Highly active antiretroviral therapy is used to treat patients infected with HIV, involving the administration of multiple antiretroviral drugs acting at different steps of the HIV life cycle. In treating pregnant patients infected with HIV, the aim of therapy is not only the treatment of the mother but also to prevent the transmission of the virus to the fetus. Among the antiretroviral drugs used, there are differences in the extent of transfer of these drugs across the placenta; HIV protease inhibitors are particularly poorly transferred.
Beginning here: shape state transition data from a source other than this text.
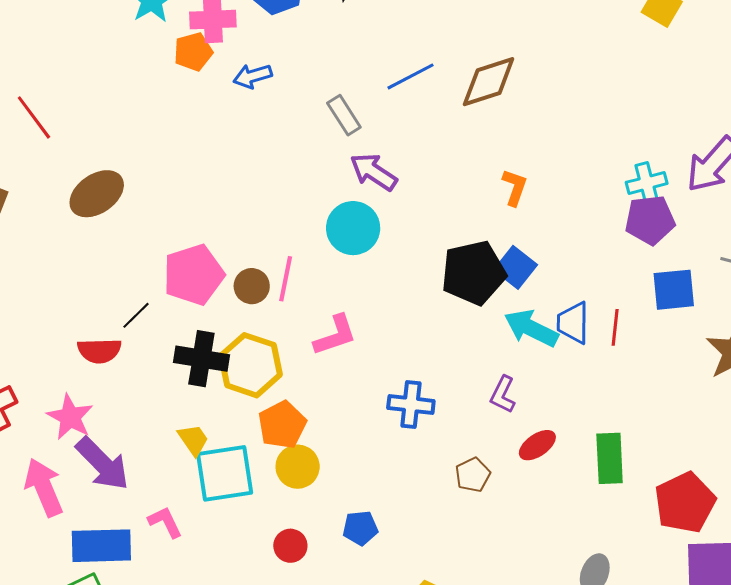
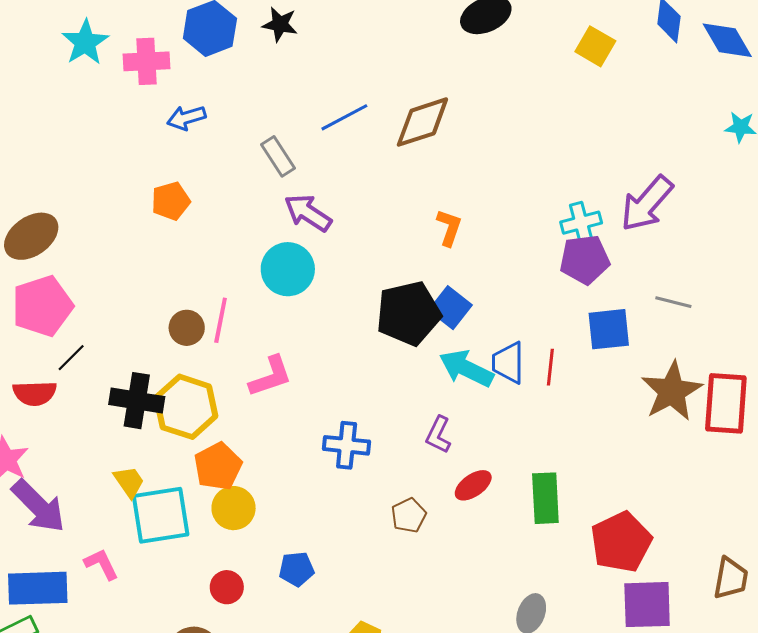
orange pentagon: (193, 52) -> (171, 201), moved
pink pentagon: (194, 275) -> (42, 306), moved

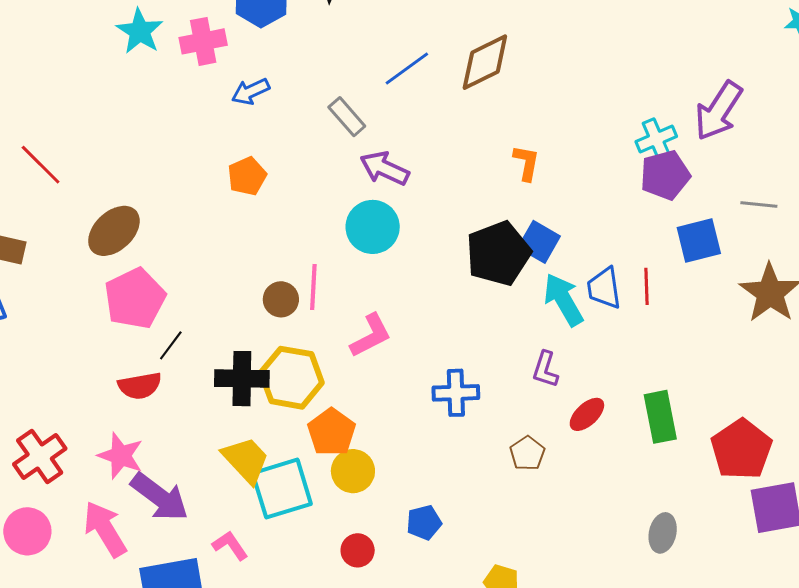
cyan arrow: (466, 368) -> (563, 300), turned 42
yellow trapezoid: (129, 482) -> (246, 460), size x1.5

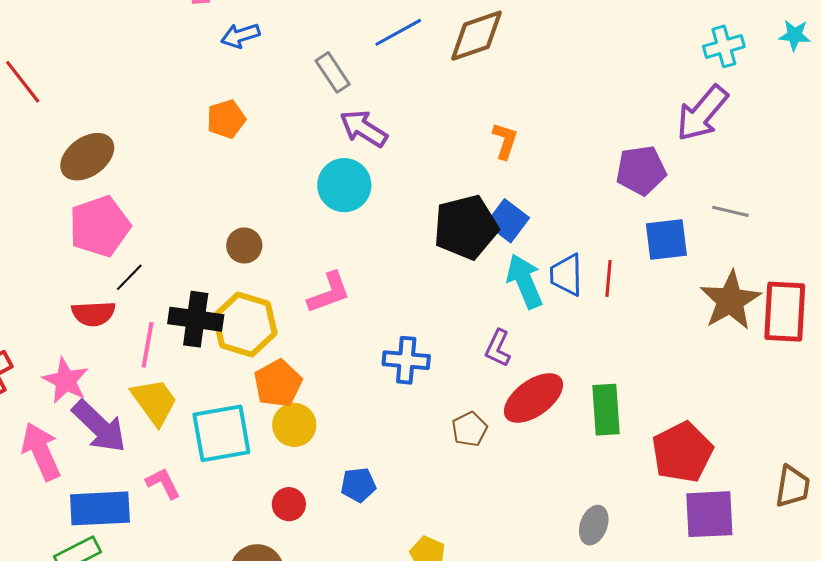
cyan cross: (656, 139) -> (724, 46), moved
pink line: (313, 287) -> (148, 345), moved
red ellipse: (587, 414) -> (533, 398), size x1.6
yellow trapezoid: (246, 460) -> (154, 402), moved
The placenta separates maternal and fetal blood circulations, wherein the concentrations of drug-binding proteins are high in both circulations. However, they are unequal and dynamic over time. This protein concentration gradient favors partitioning of total drug on the maternal side for highly plasma protein-bound drugs like HIV protease inhibitors (most >98%). It has been shown that concentrations of plasma proteins such as α1-acid glycoprotein (AAG) and albumin change during the gestation period. Between 12 and 41 weeks of gestation, maternal serum albumin concentration ranges from 311 to 583 μM, whereas fetal serum albumin ranges from 114 to 603 μM (Krauer et al., 1984) and as high as 659 μM (Nation, 1981). Maternal serum AAG concentration, on the other hand, ranges from 7 to 24 μM (Krauer et al., 1984) and as high as 46 μMin the presence of acute or chronic inflammation (Chu et al., 1981). Fetal serum AAG concentrations range from ≤0.2 to 9 μM (Krauer et al., 1984). Similar plasma/serum protein concentration ranges have been observed in other studies as well (Laurell, 1968; Ganrot, 1972; Chu et al., 1981; Nation, 1981; Wood and Wood, 1981; Raynes, 1982; Denson et al., 1984; Krauer et al., 1984). Thus, the binding of highly plasma protein-bound drugs, such as HIV protease inhibitors, changes during gestation.
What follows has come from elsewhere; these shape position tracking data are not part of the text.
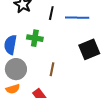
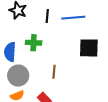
black square: (89, 49) -> (89, 48), turned 30

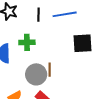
gray circle: (18, 76) -> (36, 74), moved

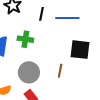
brown line: (50, 70) -> (60, 71), moved

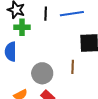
green cross: (25, 39) -> (22, 27), moved

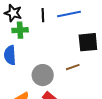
brown line: (73, 67) -> (73, 67), turned 72

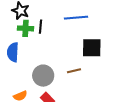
black line: (43, 15) -> (40, 27), moved

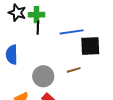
blue line: (76, 18) -> (72, 32), moved
green cross: (26, 28) -> (37, 15), moved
In addition, because of concentration differences of proteins in the maternal and fetal circulations, it is important to determine the unbound fraction of the protease inhibitors, not only in the maternal blood but also in the fetal/cord blood. Sudhakaran et al. (2007) observed a higher unbound fraction of indinavir and saquinavir in cord plasma compared with maternal plasma and suggested that this binding differential was due to the transplacental AAG concentration gradient. Therefore, the protein concentration gradient that exists in the maternal and fetal circulations during pregnancy may unfavorably affect partitioning of the drug into the fetal compartment.
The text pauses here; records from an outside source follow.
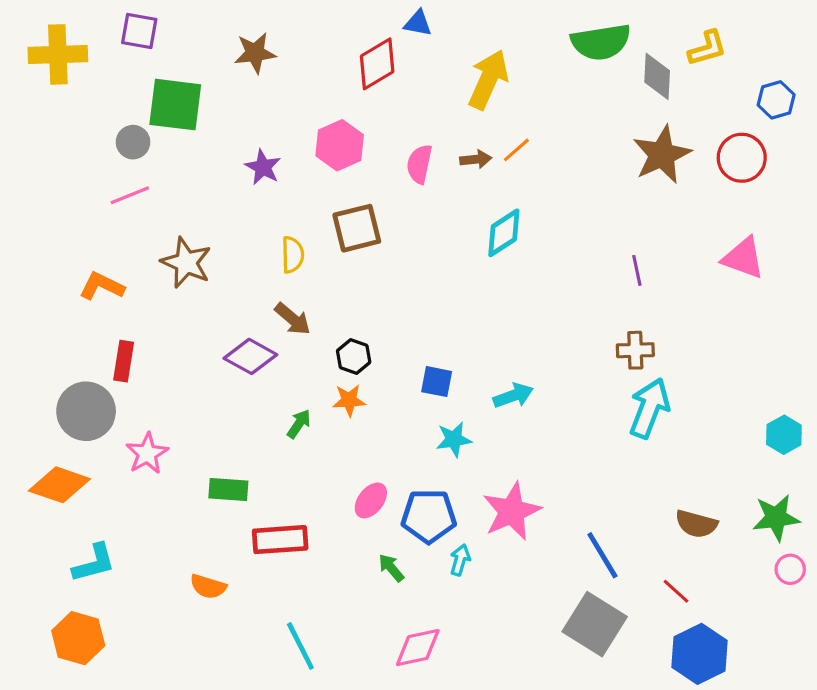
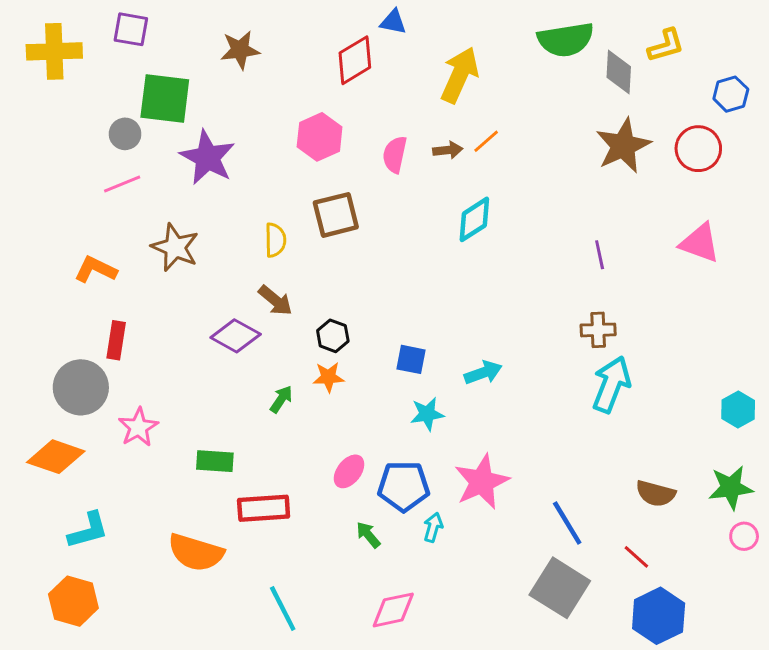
purple star: (263, 167) -> (208, 157), moved, size x1.6
orange semicircle: (208, 587) -> (196, 552), size x1.6

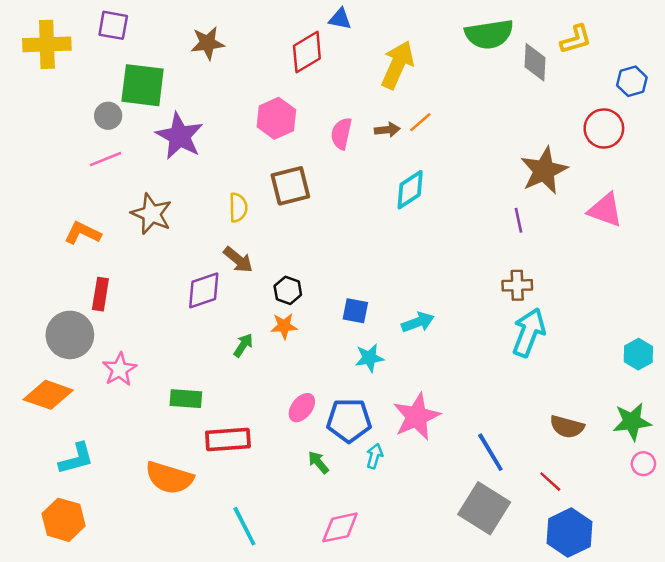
brown star: (623, 146) -> (544, 171), moved
purple diamond: (236, 336) -> (204, 290), turned -48

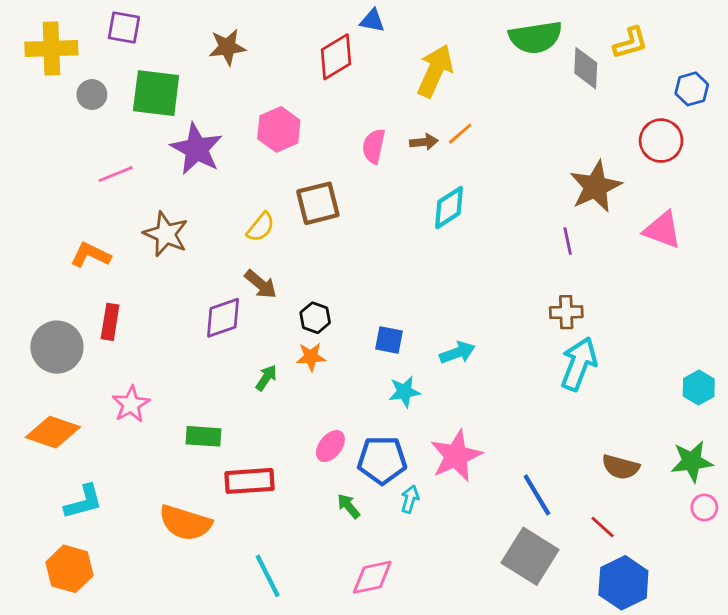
gray circle: (108, 116) -> (92, 95), moved
pink hexagon: (276, 118) -> (279, 129), moved
yellow semicircle: (238, 208) -> (261, 227), turned 40
gray circle: (70, 335) -> (57, 347), moved

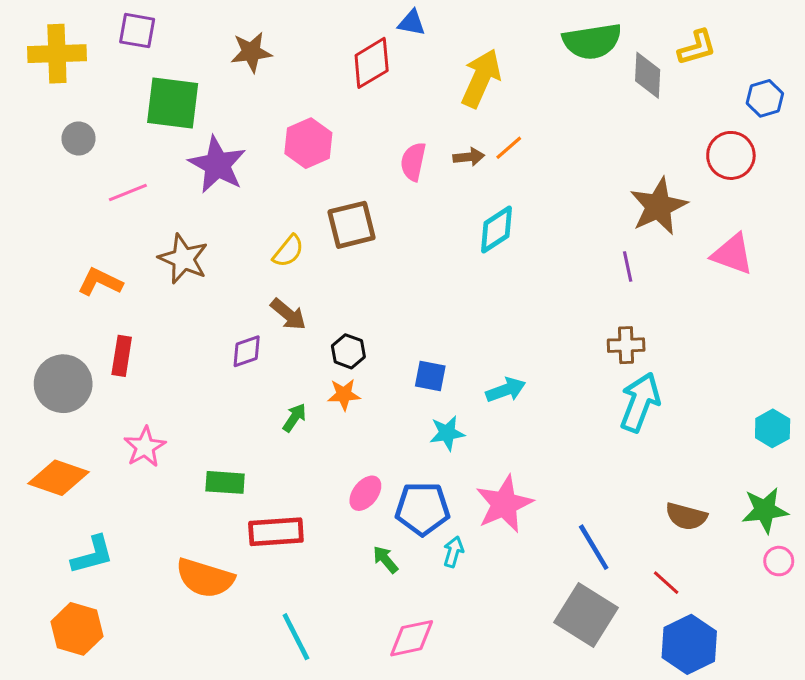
gray circle: (92, 95) -> (79, 138), moved
purple diamond: (223, 318) -> (247, 351), size x0.7

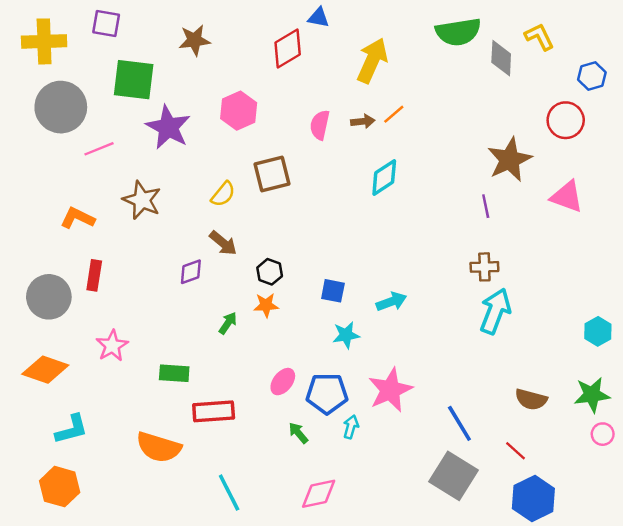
yellow L-shape: (697, 47) -> (539, 37), turned -100
gray circle: (79, 138) -> (61, 107), size x2.0

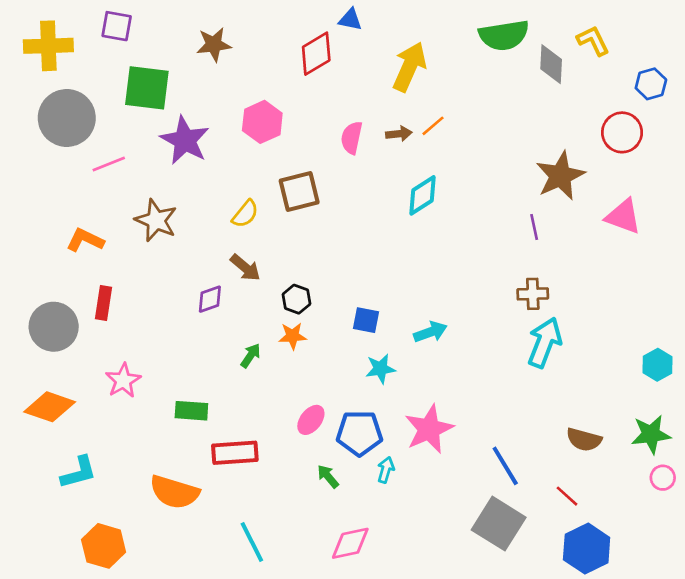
orange hexagon: (60, 487) -> (104, 546), moved

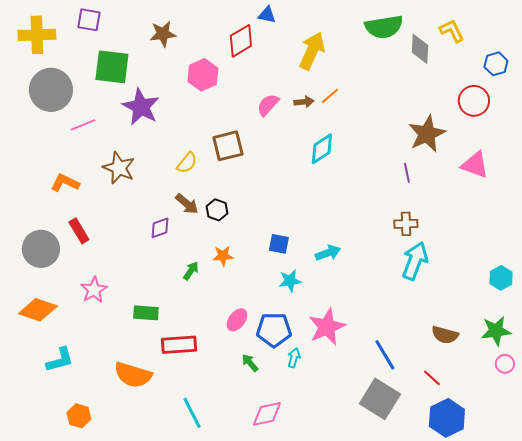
pink hexagon: (262, 122) -> (203, 75), moved
pink semicircle: (352, 138) -> (268, 105), turned 30
black hexagon: (296, 299) -> (217, 210), moved
red rectangle: (104, 303) -> (79, 231), turned -40
orange hexagon: (104, 546) -> (79, 416), size x0.7

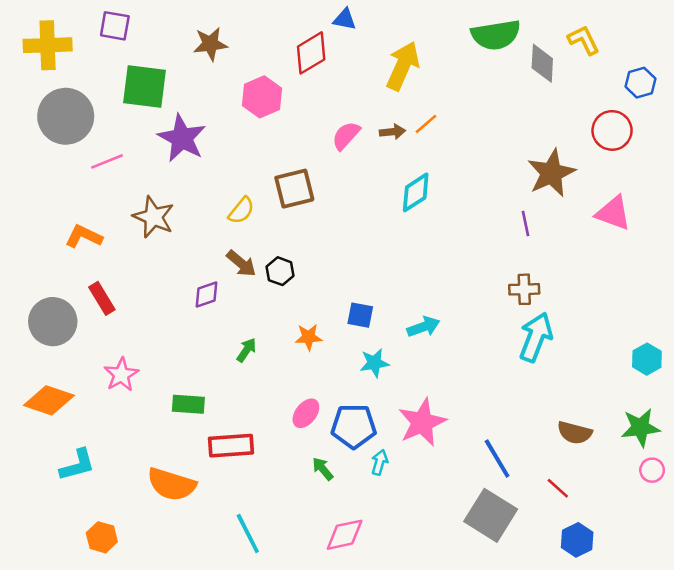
orange star: (223, 256) -> (309, 337), moved
blue hexagon: (447, 418) -> (577, 540), size x0.7

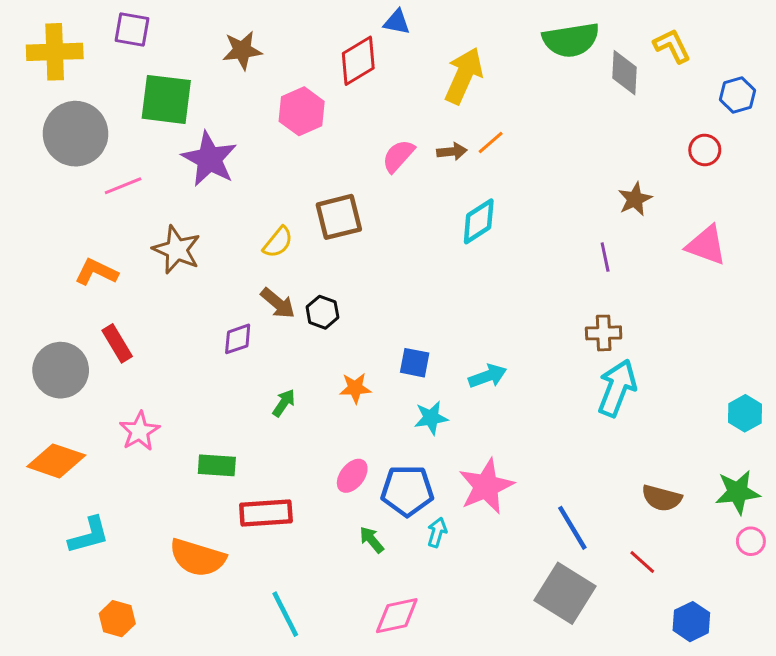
red circle: (612, 130) -> (705, 150), size x0.7
brown star: (551, 173) -> (635, 199), size x0.6
blue hexagon: (577, 540) -> (691, 622), moved

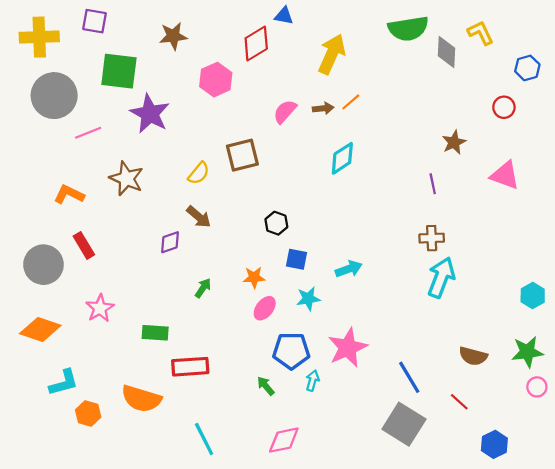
black hexagon: (322, 312) -> (276, 223), moved
pink ellipse: (352, 476) -> (265, 308), moved
orange hexagon: (117, 619) -> (88, 414), moved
Lopinavir was chosen as the drug to study because its combination with ritonavir is currently the drug combination of choice to treat HIV-infected pregnant women. Thus, the purpose of this study was to determine the unbound fraction of lopinavir in cord blood and to characterize the binding kinetics of lopinavir to human AAG and human serum albumin (HSA). Therefore, in this study, we determined the unbound fraction of lopinavir in serum obtained from cord blood. We also studied the binding of lopinavir to AAG and HSA. The AAG and HSA concentrations we used covered the concentration ranges occurring during gestation as discussed above. Because ritonavir is used clinically with lopinavir to enhance lopinavir exposure, we also determined the effect of ritonavir on lopinavir binding to these plasma proteins in a physiologic buffer. The role of ritonavir as a displacer of lopinavir protein binding for potential utility in increasing the maternal-to-fetal placental transfer was also investigated.
Materials and Methods
AAG was obtained from Thermo Fisher Scientific (Waltham, MA) and from Sigma-Aldrich (St. Louis, MO). HSA was obtained from Thermo Fisher Scientific. Lopinavir and [3H]lopinavir (specific activity of 100–139 mCi/mmol) were obtained from AK Scientific (Mountain View, CA) and Moravek Biochemicals (Brea, CA), respectively. Ritonavir was obtained from Sigma-Aldrich and Bosche Scientific (New Brunswick, NJ).
Placentas were obtained from four women (between the ages of 18–45 years, gestational length ≥36 weeks) from cesarean section deliveries following normal pregnancies at the VCU Medical Center Hospital. The study was approved by the VCU Institutional Review Board (protocol no. 4212), and informed consent was obtained from patients prior to delivery. Patients with hypertension, diabetes, preeclampsia, HIV infection or febrile illness, and patients with a history of smoking, alcohol, or drug abuse were excluded. Maternal blood samples were not available in this study. Cord blood was obtained from placentas within 30 min of birth, allowed to clot on ice, and centrifuged to obtain serum. Maternal serum samples were purchased from BioChemed Services (Winchester, VA). These samples were obtained from nonsmoking pregnant patients aged 19 to 34 years between 17 and 27 weeks gestation.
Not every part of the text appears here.